I only told my current psychiatrist that I am suicidal…I disclosed my overdose behavior to him because he asked all about my situation, and he was always concerned how I was going to solve my problems. (CS6, a 33-year-old man, DSH method: drug overdose)
However, some participants reported less satisfactory experiences with or attitudes toward their contact with medical professionals. Several participants expressed that limitations of medical service dissuaded them from visiting doctors. They perceived doctors as not able to help them in certain respects, for example, in the extent to which staff could help solve participant problems and provide practical assistance for their situations. Participants also discussed how past unsatisfactory medical advice resulted in negative attitudes:
I think it would be difficult to get help from medical services…. Doctors only help us to survive, but they don’t help us do everything…. Solving my financial problems is even more important, but extremely hard. (CS9, a 41-year-old woman, DSH method: charcoal burning and drug overdose)
My psychiatrist prescribed drugs and encouraged me not to worry so much, and said that I had to figure out things for myself. He also wanted me to think how my family was supposed to live without me. I thought that his suggestions were useless, and I didn’t listen to him. (CS16, a 43-year-old man, DSH method: charcoal burning)
Seeking medical help is really not much help for suicidal people. You go to doctors when you are sick and want to cure yourself. But having suicidal ideas is more like everything is finished and the only thing you want is to die. (CS17, a 35-year-old man, DSH method: charcoal burning)
Nonadherence to medical contact
Nonadherence was a theme derived from participants’ descriptions that included the issues of irregular medication consumption, stockpiling medication, and doctor-shopping. Getting medication from doctors was a commonly reported reason for medical contact. However, some participants reported not fully adhering to prescribed dosages or frequencies:
Sometimes I took medications; sometimes I did not. When I was in bad mood, I took them all, just like this time. This has been going on since senior high. (CS8, a 21-year-old woman, DSH method: drug overdose)
I didn’t quite follow the prescribed dosage. My doctor prescribed me one tablet a day, but I took three almost every day. (CS13, a 46-year-old woman, DSH method: drug overdose)
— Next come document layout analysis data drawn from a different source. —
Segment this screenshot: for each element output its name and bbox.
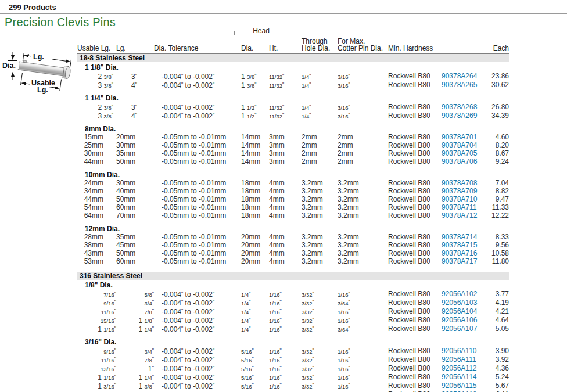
cell-price-each: 23.86	[485, 72, 509, 81]
cell-part-number: 90378A701	[442, 134, 485, 142]
part-number-link[interactable]: 90378A269	[442, 112, 477, 120]
cell-dia-tolerance: -0.004" to -0.002"	[154, 355, 241, 364]
part-number-link[interactable]: 90378A715	[442, 241, 477, 249]
cell-head-ht: 4mm	[269, 242, 302, 250]
part-number-link[interactable]: 92056A112	[442, 364, 477, 372]
cell-cotter-pin-dia: 3.2mm	[338, 196, 388, 204]
cell-lg: 20mm	[116, 134, 154, 142]
cell-lg: 4"	[116, 81, 154, 89]
cell-part-number: 90378A709	[442, 188, 485, 196]
cell-min-hardness: Rockwell B80	[388, 179, 442, 188]
cell-head-dia: 1/4"	[241, 325, 269, 333]
cell-part-number: 92056A102	[442, 290, 485, 299]
cell-usable-lg: 2 3/8"	[77, 72, 116, 81]
part-number-link[interactable]: 90378A709	[442, 187, 477, 195]
cell-head-ht: 1/16"	[269, 307, 302, 316]
cell-usable-lg: 1 5/16"	[77, 390, 116, 392]
cell-price-each: 5.67	[485, 382, 509, 390]
cell-dia-tolerance: -0.05mm to -0.01mm	[154, 150, 241, 158]
part-number-link[interactable]: 90378A705	[442, 149, 477, 157]
cell-dia-tolerance: -0.05mm to -0.01mm	[154, 196, 241, 204]
col-header-head-dia: Dia.	[241, 35, 269, 53]
part-number-link[interactable]: 92056A107	[442, 325, 477, 333]
part-number-link[interactable]: 90378A704	[442, 141, 477, 149]
cell-price-each: 4.64	[485, 316, 509, 325]
cell-head-dia: 18mm	[241, 179, 269, 188]
cell-head-ht: 3mm	[269, 150, 302, 158]
table-row: 25mm30mm-0.05mm to -0.01mm14mm3mm2mm2mmR…	[77, 142, 509, 150]
cell-lg: 7/8"	[116, 307, 154, 316]
table-body: 18-8 Stainless Steel1 1/8" Dia.2 3/8"3"-…	[77, 53, 509, 392]
cell-through-hole-dia: 3.2mm	[302, 179, 338, 188]
cell-head-dia: 20mm	[241, 242, 269, 250]
cell-cotter-pin-dia: 2mm	[338, 142, 388, 150]
part-number-link[interactable]: 90378A706	[442, 157, 477, 166]
cell-cotter-pin-dia: 3.2mm	[338, 250, 388, 258]
part-number-link[interactable]: 92056A110	[442, 347, 477, 355]
cell-head-dia: 18mm	[241, 196, 269, 204]
cell-cotter-pin-dia: 2mm	[338, 134, 388, 142]
part-number-link[interactable]: 92056A102	[442, 290, 477, 298]
cell-through-hole-dia: 1/4"	[302, 72, 338, 81]
cell-head-dia: 5/16"	[241, 347, 269, 355]
cell-price-each: 9.24	[485, 158, 509, 166]
col-header-head-ht: Ht.	[269, 35, 302, 53]
cell-usable-lg: 3 3/8"	[77, 112, 116, 120]
part-number-link[interactable]: 90378A701	[442, 133, 477, 141]
part-number-link[interactable]: 92056A106	[442, 316, 477, 324]
cell-lg: 45mm	[116, 242, 154, 250]
table-row: 9/16"3/4"-0.004" to -0.002"5/16"1/16"3/3…	[77, 347, 509, 355]
part-number-link[interactable]: 90378A708	[442, 179, 477, 187]
cell-head-ht: 4mm	[269, 188, 302, 196]
cell-head-dia: 14mm	[241, 158, 269, 166]
part-number-link[interactable]: 90378A714	[442, 233, 477, 241]
part-number-link[interactable]: 92056A114	[442, 373, 477, 381]
part-number-link[interactable]: 92056A111	[442, 355, 476, 364]
cell-through-hole-dia: 3/32"	[302, 307, 338, 316]
cell-head-ht: 1/16"	[269, 325, 302, 333]
part-number-link[interactable]: 90378A265	[442, 81, 477, 89]
cell-head-dia: 1 3/8"	[241, 72, 269, 81]
part-number-link[interactable]: 90378A712	[442, 211, 477, 220]
group-label: 8mm Dia.	[77, 120, 509, 134]
cell-dia-tolerance: -0.004" to -0.002"	[154, 373, 241, 382]
cell-head-dia: 18mm	[241, 212, 269, 220]
part-number-link[interactable]: 90378A716	[442, 249, 477, 257]
group-label: 1 1/4" Dia.	[77, 89, 509, 103]
group-label: 3/16" Dia.	[77, 333, 509, 347]
cell-head-ht: 11/32"	[269, 81, 302, 89]
table-row: 1 1/16"1 1/4"-0.004" to -0.002"1/4"1/16"…	[77, 325, 509, 333]
table-row: 13/16"1"-0.004" to -0.002"5/16"1/16"3/32…	[77, 364, 509, 373]
cell-head-dia: 1/4"	[241, 316, 269, 325]
part-number-link[interactable]: 90378A717	[442, 257, 477, 265]
part-number-link[interactable]: 92056A104	[442, 307, 477, 315]
cell-cotter-pin-dia: 1/16"	[338, 355, 388, 364]
cell-usable-lg: 54mm	[77, 204, 116, 212]
part-number-link[interactable]: 92056A116	[442, 390, 477, 392]
cell-head-ht: 11/32"	[269, 103, 302, 112]
cell-head-ht: 1/16"	[269, 373, 302, 382]
cell-part-number: 92056A103	[442, 299, 485, 307]
cell-head-ht: 11/32"	[269, 72, 302, 81]
table-row: 1 1/16"1 1/4"-0.004" to -0.002"5/16"1/16…	[77, 373, 509, 382]
part-number-link[interactable]: 92056A103	[442, 299, 477, 307]
cell-price-each: 5.05	[485, 325, 509, 333]
cell-cotter-pin-dia: 2mm	[338, 158, 388, 166]
diagram-usable-label-line2: Lg.	[37, 86, 48, 94]
cell-price-each: 34.39	[485, 112, 509, 120]
part-number-link[interactable]: 92056A115	[442, 382, 477, 390]
cell-dia-tolerance: -0.004" to -0.002"	[154, 364, 241, 373]
cell-usable-lg: 44mm	[77, 196, 116, 204]
part-number-link[interactable]: 90378A268	[442, 103, 477, 111]
part-number-link[interactable]: 90378A710	[442, 195, 477, 203]
cell-lg: 1 1/2"	[116, 390, 154, 392]
part-number-link[interactable]: 90378A711	[442, 203, 477, 211]
cell-head-dia: 20mm	[241, 258, 269, 266]
table-row: 38mm45mm-0.05mm to -0.01mm20mm4mm3.2mm3.…	[77, 242, 509, 250]
cell-dia-tolerance: -0.004" to -0.002"	[154, 299, 241, 307]
cell-min-hardness: Rockwell B80	[388, 233, 442, 242]
head-bracket: Head	[234, 31, 288, 35]
part-number-link[interactable]: 90378A264	[442, 72, 477, 80]
head-bracket-label: Head	[250, 27, 272, 34]
cell-part-number: 90378A706	[442, 158, 485, 166]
Some participants perceived medical contact as simply an opportunity to obtain or renew medications. Unfortunately, some visited different doctors to stockpile medicines for further DSH. The availability of drugs for overdose in those with suicidal ideas is a serious concern. It may also be a source of DSH in combination with other lethal acts such as charcoal burning, as was the case for three participants in this study:
(Through medical visits) I thought I could get medication, but I only took the hypnotics and stacked up the rest of drugs. People said that if I took all those drugs with alcohol, my heart would stop. I wanted to try. So I collected everything I had left over. (CS18, a 50-year-old woman, DSH method: drug overdose)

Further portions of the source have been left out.